San Francisco Chronicle; Wednesday, July 1, 1998
David Perlman, Chronicle Science Editor
In a report to the 12th World AIDS Conference in Geneva, research scientist Maria Ekstrand noted that in 1996, 51 percent of the men said they had engaged in unprotected insertive or receptive anal intercourse -- up from 37 percent in 1992.
"We found these increases very alarming," Ekstrand said, "and we didn't start out looking for it."
Because the act of answering questionnaires about behavior often causes people to change their behavior, Ekstrand said she would have assumed that the young men in the UCSF survey would have modified their sexual activities as they realized the activities were indeed unsafe.
About half the men who said they were having unprotected sex also said they were doing it with partners whose HIV infection status they did not know, or whose status, if known, was different than their own, Ekstrand said. Among gay men, sex with a partner whose HIV status -- infected or uninfected -- is the same as their own is known as "negotiated safety."
"But it's not negotiated safety," Ekstrand said. "If there is any negotiation going on, it's negotiated danger."

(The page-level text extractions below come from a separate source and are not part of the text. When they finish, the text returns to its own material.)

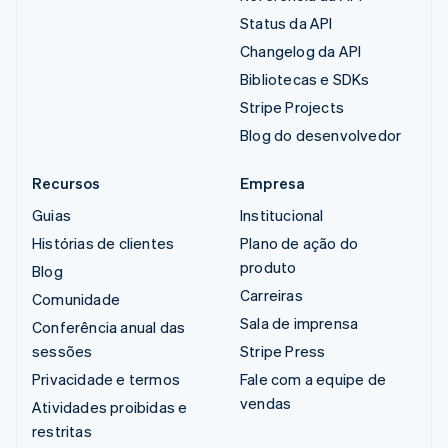
Status da API
Changelog da API
Bibliotecas e SDKs
Stripe Projects
Blog do desenvolvedor
Recursos
Empresa
Guias
Institucional
Histórias de clientes
Plano de ação do
produto
Blog
Carreiras
Comunidade
Sala de imprensa
Conferência anual das
sessões
Stripe Press
Privacidade e termos
Fale com a equipe de
vendas
Atividades proibidas e
restritas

Dennis Osmond, an epidemiologist on the UCSF team, reported that for reasons not yet understood, the HIV infection rates among the young men did not increase significantly during the survey period. Only 1.5 percent of the men became infected with HIV, the virus that causes AIDS, Osmond found. That may seem low, he noted, "but it's still high enough to maintain an epidemic. By the time these men reach their 40s and 50s, we're talking about 20 to 30 percent of them being infected with HIV."
Craig Waldo, another prevention specialist at the UCSF institute, has examined some of the reasons young gay men engage in risky sex behavior. He studied more than 300 of them living in Santa Cruz, Santa Barbara and Eugene, Ore., and found that the men who were most comfortable with their homosexuality and most willing to accept participation in a supportive gay community were also most likely to practice safe sex consistently and to avoid risky sex with casual partners. Those young men, Waldo found from his in-depth study, also score high on psychological measures of self-esteem and score lowest on measures of depression or suicidal feelings. Living in an environment where homophobia is overt and supportive gay communities do not exist has the opposite effect on young gay men, Osmond said.

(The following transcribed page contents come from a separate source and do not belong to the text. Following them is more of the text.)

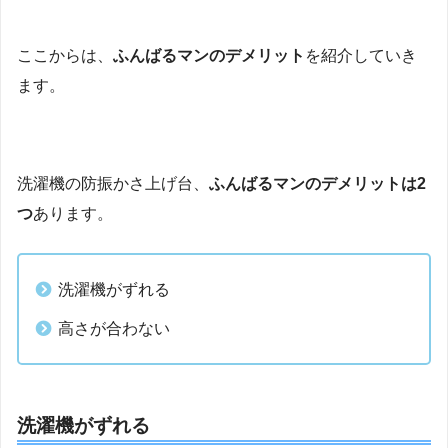
ここからは、
ふんばるマンのデメリット
を紹介していき
ます。
洗濯機の防振かさ上げ台、
ふんばるマンのデメリットは2
つ
あります。
洗濯機がずれる
高さが合わない
洗濯機がずれる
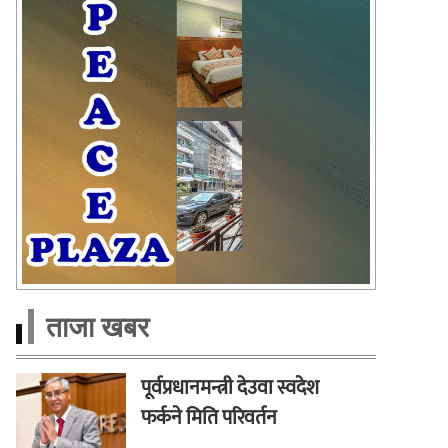
ताजा खबर
पूर्वप्रधानमन्त्री देउवा स्वदेश
फर्कने मिति परिवर्तन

They may be much less likely to accept their homosexuality and more prone to report feelings of worthlessness and alienation. Ultimately, they tend to be the most likely to engage in such high-risk sexual activities as unprotected anal intercourse or receptive oral sex with ejaculation.
The International AIDS Society announced yesterday that Waldo's unique social science study has been chosen to receive one of the organization's four Young Investigator Awards, given to reports presented at the AIDS conference by scientists under age 35. The other awards went to two researchers from Kenya and one from Tanzania.